Brief: Please transcribe all of the entries exactly, leaving out any images.
•••
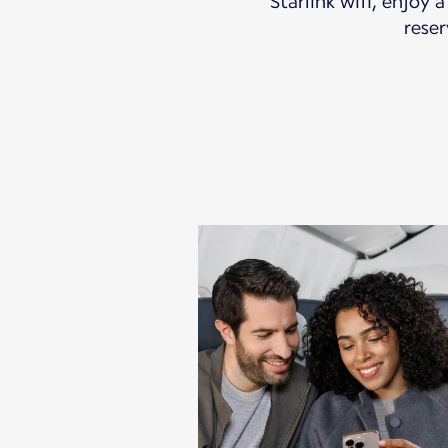
Starlink wifi, enjoy 
reser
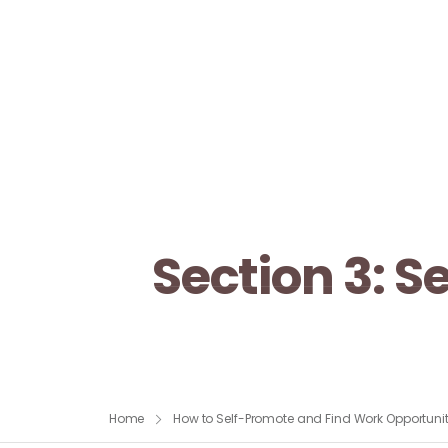
Section 3: 
Home
How to Self-Promote and Find Work Opportunit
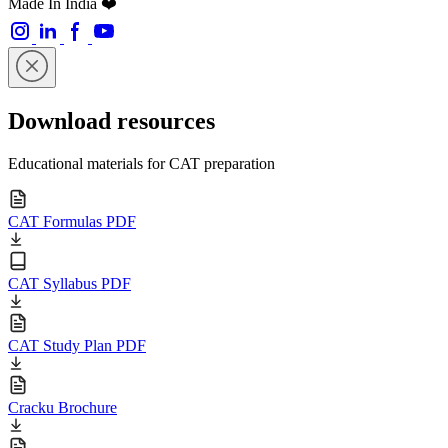
Made In India ❤️
Download resources
Educational materials for CAT preparation
CAT Formulas PDF
CAT Syllabus PDF
CAT Study Plan PDF
Cracku Brochure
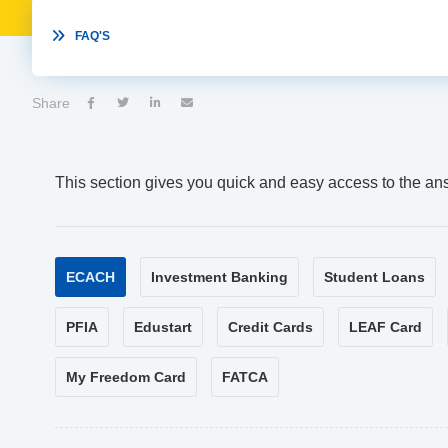

FAQ'S
Share




This section gives you quick and easy access to the an
ECACH
Investment Banking
Student Loans
PFIA
Edustart
Credit Cards
LEAF Card
My Freedom Card
FATCA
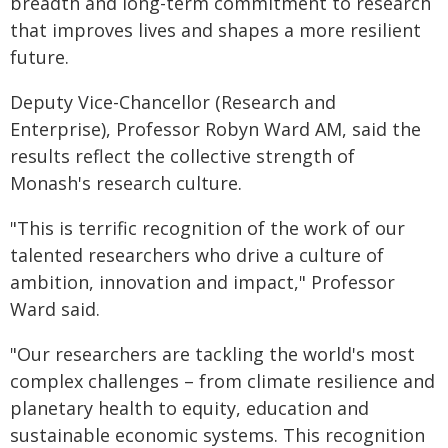
breadth and long-term commitment to research
that improves lives and shapes a more resilient
future.
Deputy Vice-Chancellor (Research and
Enterprise), Professor Robyn Ward AM, said the
results reflect the collective strength of
Monash's research culture.
"This is terrific recognition of the work of our
talented researchers who drive a culture of
ambition, innovation and impact," Professor
Ward said.
"Our researchers are tackling the world's most
complex challenges – from climate resilience and
planetary health to equity, education and
sustainable economic systems. This recognition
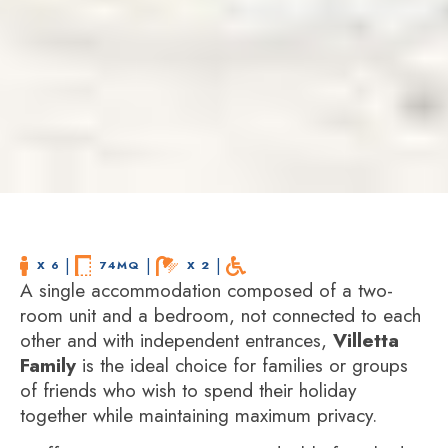
 | 
 | 
 | 
X 6
74MQ
X 2
A single accommodation composed of a two-
room unit and a bedroom, not connected to each
other and with independent entrances,
Villetta
Family
is the ideal choice for families or groups
of friends who wish to spend their holiday
together while maintaining maximum privacy.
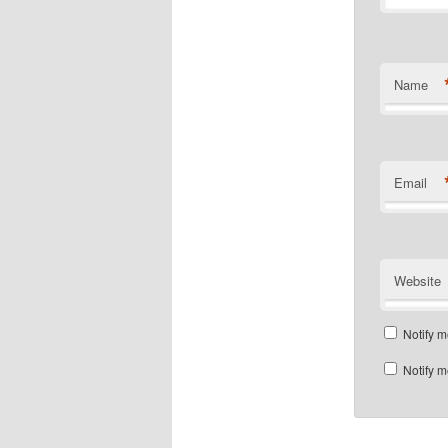
Name
Email
Website
Notify m
Notify m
•••
Exercise output:
Starlink wifi, enjoy 
reser
Section 3: 
Home
How to Self-Promote and Find Work Opportunit
Made In India ❤️
Download resources
Educational materials for CAT preparation
CAT Formulas PDF
CAT Syllabus PDF
CAT Study Plan PDF
Cracku Brochure

FAQ'S
Share




This section gives you quick and easy access to the an
ECACH
Investment Banking
Student Loans
PFIA
Edustart
Credit Cards
LEAF Card
My Freedom Card
FATCA
breadth and long-term commitment to research
that improves lives and shapes a more resilient
future.
Deputy Vice-Chancellor (Research and
Enterprise), Professor Robyn Ward AM, said the
results reflect the collective strength of
Monash's research culture.
"This is terrific recognition of the work of our
talented researchers who drive a culture of
ambition, innovation and impact," Professor
Ward said.
"Our researchers are tackling the world's most
complex challenges – from climate resilience and
planetary health to equity, education and
sustainable economic systems. This recognition
 | 
 | 
 | 
X 6
74MQ
X 2
A single accommodation composed of a two-
room unit and a bedroom, not connected to each
other and with independent entrances,
Villetta
Family
is the ideal choice for families or groups
of friends who wish to spend their holiday
together while maintaining maximum privacy.
Name
Email
Website
Notify m
Notify m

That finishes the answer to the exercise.